_THE TASK_. Nothing outside the stretch is wanted. Repeat exactly the lines of the listing below from the one that contains "Visit the E-Challan Page" through the one that contains "registration number to", both ends included.

:: DATA SUPPLIED

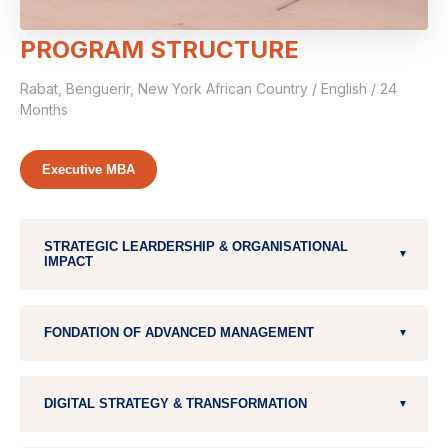
PROGRAM STRUCTURE
Rabat, Benguerir, New York African Country / English / 24
Months
Executive MBA
STRATEGIC LEARDERSHIP & ORGANISATIONAL
▼
IMPACT
Leardership (3 modules)
FONDATION OF ADVANCED MANAGEMENT
▼
Stategy & Innovation
Corporate Finance
DIGITAL STRATEGY & TRANSFORMATION
▼
Operations Management
Strategic Marketing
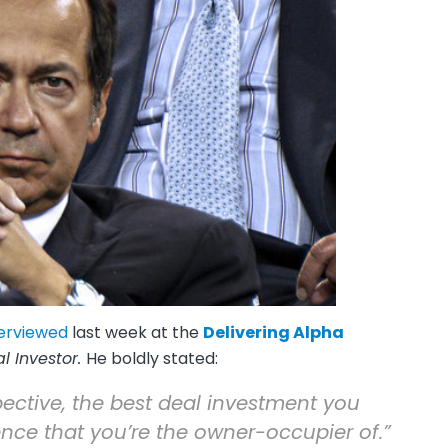
terviewed
last week at the
Delivering Alpha
al Investor.
He boldly stated:
rspective, the best deal investment you
nce that you’re the owner-occupier of.”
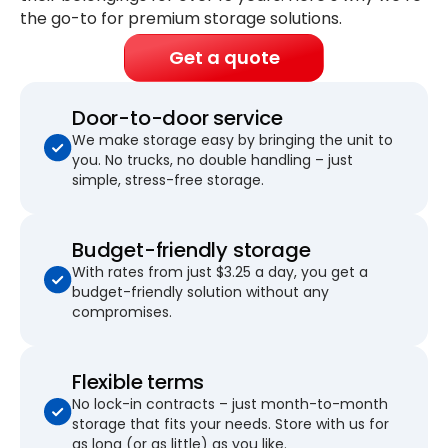
the go-to for premium storage solutions.
Get a quote
Door-to-door service
We make storage easy by bringing the unit to
you. No trucks, no double handling – just
simple, stress-free storage.
Budget-friendly storage
With rates from just $3.25 a day, you get a
budget-friendly solution without any
compromises.
Flexible terms
No lock-in contracts – just month-to-month
storage that fits your needs. Store with us for
as long (or as little) as you like.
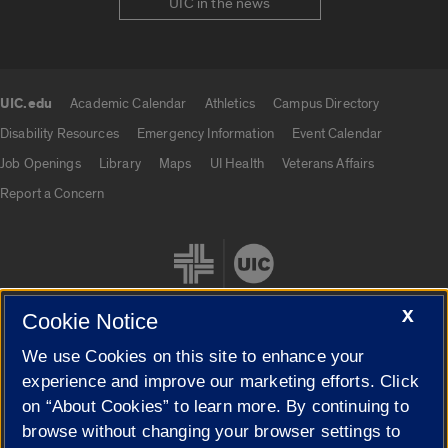
UIC in the news
UIC.edu
Academic Calendar
Athletics
Campus Directory
UIC.edu links
Disability Resources
Emergency Information
Event Calendar
Job Openings
Library
Maps
UI Health
Veterans Affairs
Report a Concern
X
Cookie Notice
We use Cookies on this site to enhance your
Cookie Settings
experience and improve our marketing efforts. Click
on “About Cookies” to learn more. By continuing to
browse without changing your browser settings to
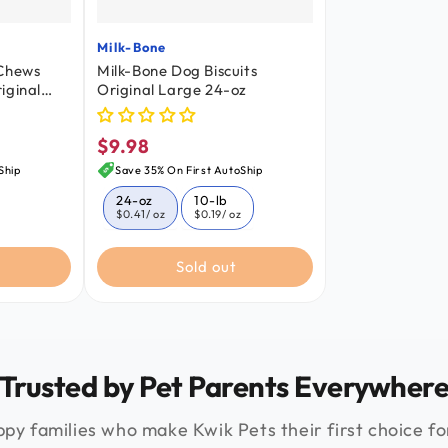
Milk-Bone
Vendor:
 Chews
Milk-Bone Dog Biscuits
iginal
Original Large 24-oz
nt 24.2-
$9.98
Regular
price
Ship
Save 35% On First AutoShip
24-oz
10-lb
$0.41
/ oz
$0.19
/ oz
Sold out
Trusted by Pet Parents Everywher
py families who make Kwik Pets their first choice for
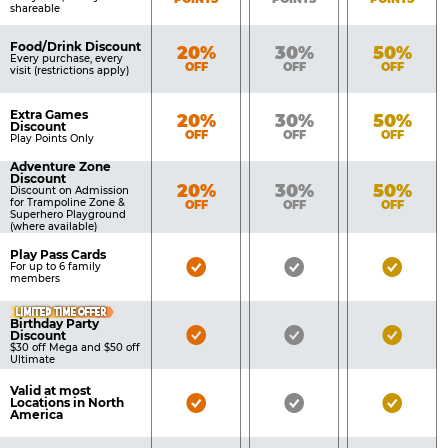
shareable
Food/Drink Discount
Bronze
Silver
Gold
20%
30%
50%
Every purchase, every
OFF
OFF
OFF
visit (restrictions apply)
Extra Games
Bronze
Silver
Gold
20%
30%
50%
Discount
OFF
OFF
OFF
Play Points Only
Adventure Zone
Discount
Bronze
Silver
Gold
20%
30%
50%
Discount on Admission
for Trampoline Zone &
OFF
OFF
OFF
Superhero Playground
(where available)
Play Pass Cards
Bronze
Silver
Gold
For up to 6 family
members
Pass
Pass
Pass
LIMITED TIME OFFER
Included
Included
Inclu
Birthday Party
Bronze
Silver
Gold
Discount
$30 off Mega and $50 off
Pass
Pass
Pass
Ultimate
Included
Included
Inclu
Valid at most
Bronze
Silver
Gold
Locations in North
America
Pass
Pass
Pass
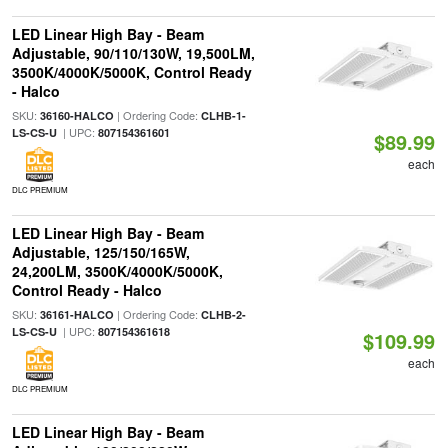
LED Linear High Bay - Beam
Adjustable, 90/110/130W, 19,500LM,
3500K/4000K/5000K, Control Ready
- Halco
SKU:
| Ordering Code:
36160-HALCO
CLHB-1-
| UPC:
LS-CS-U
807154361601
$89.99
each
DLC PREMIUM
LED Linear High Bay - Beam
Adjustable, 125/150/165W,
24,200LM, 3500K/4000K/5000K,
Control Ready - Halco
SKU:
| Ordering Code:
36161-HALCO
CLHB-2-
| UPC:
LS-CS-U
807154361618
$109.99
each
DLC PREMIUM
LED Linear High Bay - Beam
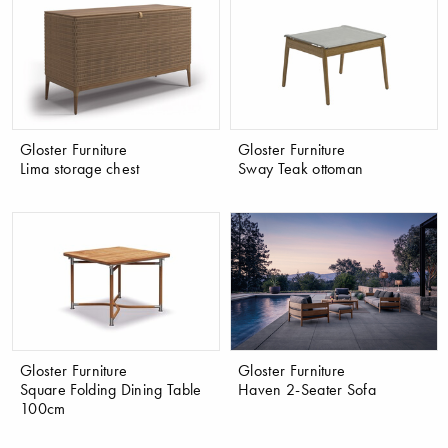
Gloster Furniture
Gloster Furniture
Lima storage chest
Sway Teak ottoman
Gloster Furniture
Gloster Furniture
Square Folding Dining Table
Haven 2-Seater Sofa
100cm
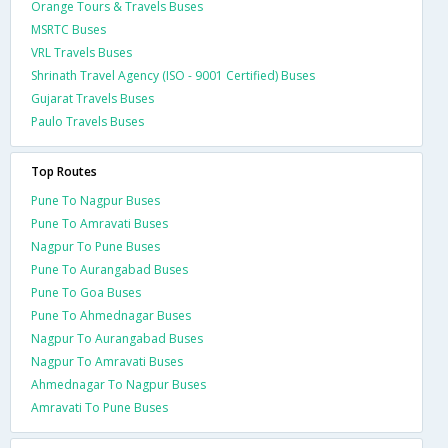
Orange Tours & Travels Buses
MSRTC Buses
VRL Travels Buses
Shrinath Travel Agency (ISO - 9001 Certified) Buses
Gujarat Travels Buses
Paulo Travels Buses
Top Routes
Pune To Nagpur Buses
Pune To Amravati Buses
Nagpur To Pune Buses
Pune To Aurangabad Buses
Pune To Goa Buses
Pune To Ahmednagar Buses
Nagpur To Aurangabad Buses
Nagpur To Amravati Buses
Ahmednagar To Nagpur Buses
Amravati To Pune Buses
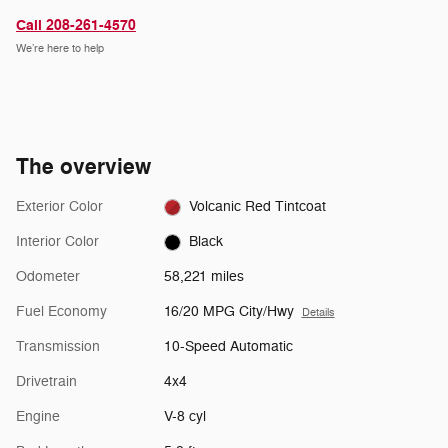
Call 208-261-4570
We’re here to help
The overview
Exterior Color
Volcanic Red Tintcoat
Interior Color
Black
Odometer
58,221 miles
Fuel Economy
16/20 MPG City/Hwy
Details
Transmission
10-Speed Automatic
Drivetrain
4x4
Engine
V-8 cyl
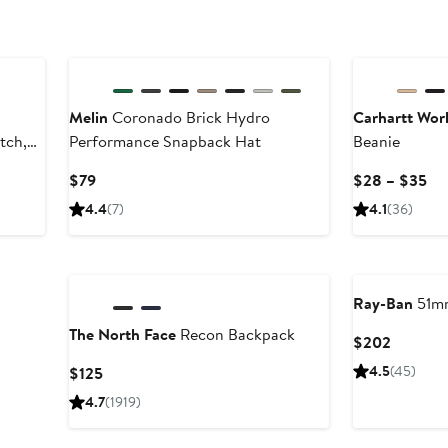
New
Melin
Coronado Brick Hydro
Carhartt Work
tch,
Performance Snapback Hat
Beanie
Current
Cu
$79
$28 – $35
Price
Pri
4.4
(7)
4.1
(36)
$79
$2
to
$3
Ray-Ban
51mm
The North Face
Recon Backpack
Current
$202
Price
Current
4.5
(45)
$125
$202
Price
4.7
(1919)
$125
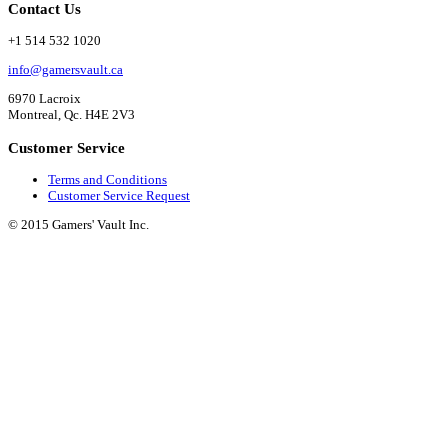
Contact Us
+1 514 532 1020
info@gamersvault.ca
6970 Lacroix
Montreal, Qc. H4E 2V3
Customer Service
Terms and Conditions
Customer Service Request
© 2015 Gamers' Vault Inc.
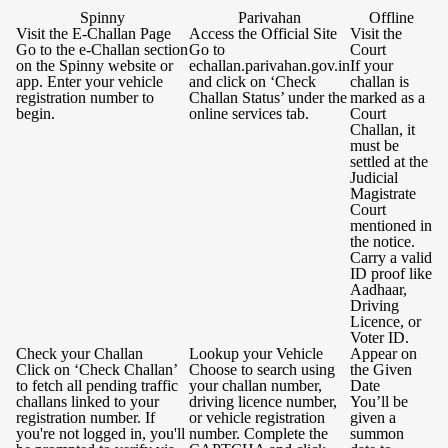
Spinny
Parivahan
Offline
Visit the E-Challan Page
Access the Official Site
Visit the
Go to the e-Challan section
Go to
Court
on the Spinny website or
echallan.parivahan.gov.in
If your
app. Enter your vehicle
and click on ‘Check
challan is
registration number to
Challan Status’ under the
marked as a
begin.
online services tab.
Court
Challan, it
must be
settled at the
Judicial
Magistrate
Court
mentioned in
the notice.
Carry a valid
ID proof like
Aadhaar,
Driving
Licence, or
Voter ID.
Check your Challan
Lookup your Vehicle
Appear on
Click on ‘Check Challan’
Choose to search using
the Given
to fetch all pending traffic
your challan number,
Date
challans linked to your
driving licence number,
You’ll be
registration number. If
or vehicle registration
given a
you're not logged in, you'll
number. Complete the
summon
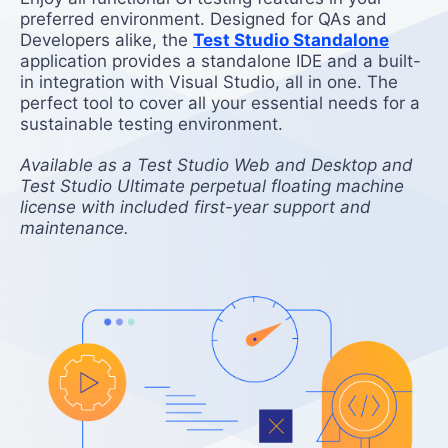
preferred environment. Designed for QAs and
Developers alike, the
Test Studio Standalone
application provides a standalone IDE and a built-
in integration with Visual Studio, all in one. The
perfect tool to cover all your essential needs for a
sustainable testing environment.
Available as a Test Studio Web and Desktop and
Test Studio Ultimate perpetual floating machine
license with included first-year support and
maintenance.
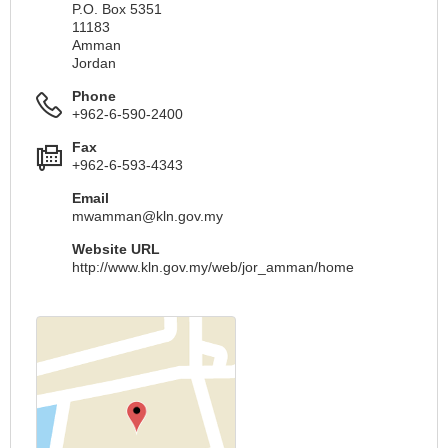
P.O. Box 5351
11183
Amman
Jordan
Phone
+962-6-590-2400
Fax
+962-6-593-4343
Email
mwamman@kln.gov.my
Website URL
http://www.kln.gov.my/web/jor_amman/home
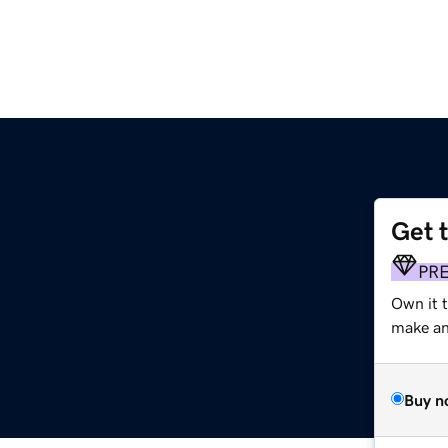
Get 
PR
Own it 
make an 
Buy n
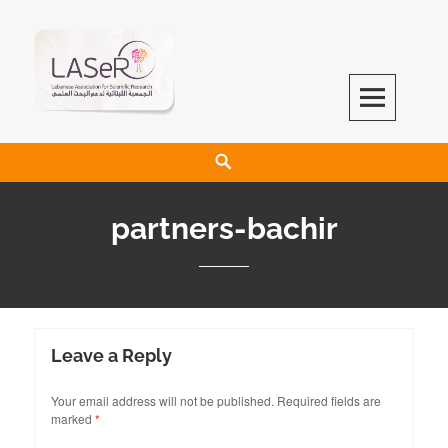
LASeR
LEBANESE ASSOCIATION FOR SCIENTIFIC RESEARCH
partners-bachir
Leave a Reply
Your email address will not be published.
Required fields are
marked
*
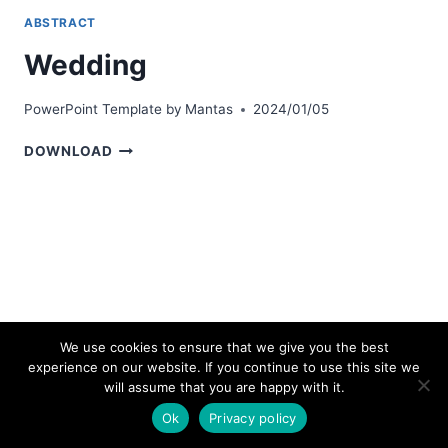
ABSTRACT
Wedding
PowerPoint Template by
Mantas
2024/01/05
WEDDING
DOWNLOAD
We use cookies to ensure that we give you the best
experience on our website. If you continue to use this site we
© 2026 bestpowerpointtemplates.com
will assume that you are happy with it.
Ok
Privacy policy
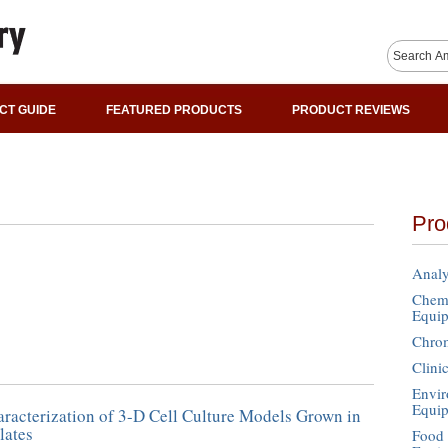
CT GUIDE
FEATURED PRODUCTS
PRODUCT REVIEWS
Pro
Analy
Chemi
Equi
Chro
Clini
Envir
Equi
racterization of 3-D Cell Culture Models Grown in
lates
Food 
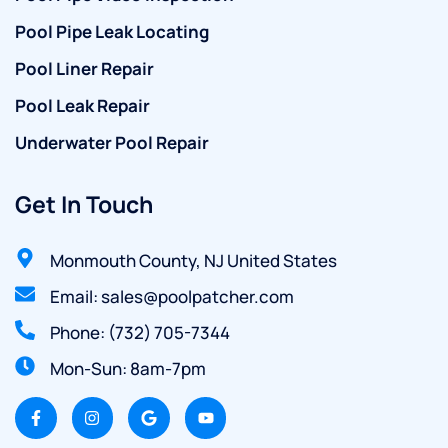
Pool Pipe Leak Locating
Pool Liner Repair
Pool Leak Repair
Underwater Pool Repair
Get In Touch
Monmouth County, NJ United States
Email: sales@poolpatcher.com
Phone: (732) 705-7344
Mon-Sun: 8am-7pm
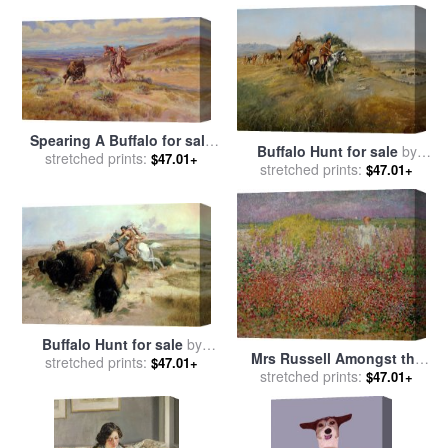
Spearing A Buffalo for sale
Buffalo Hunt for sale
by
by
stretched prints:
Charles Marion Russell
$47.01+
stretched prints:
Charles Marion Russell
$47.01+
Buffalo Hunt for sale
by
Mrs Russell Amongst the
stretched prints:
Charles Marion Russell
$47.01+
Flowers at Belle Isle for sale
stretched prints:
$47.01+
by
John Peter Russell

::::

_SOLUTION TO THE EXERCISE_.
Visit the E-Challan Page
Access the Official Site
Visit the
Go to the e-Challan section
Go to
Court
on the Spinny website or
echallan.parivahan.gov.in
If your
app. Enter your vehicle
and click on ‘Check
challan is
registration number to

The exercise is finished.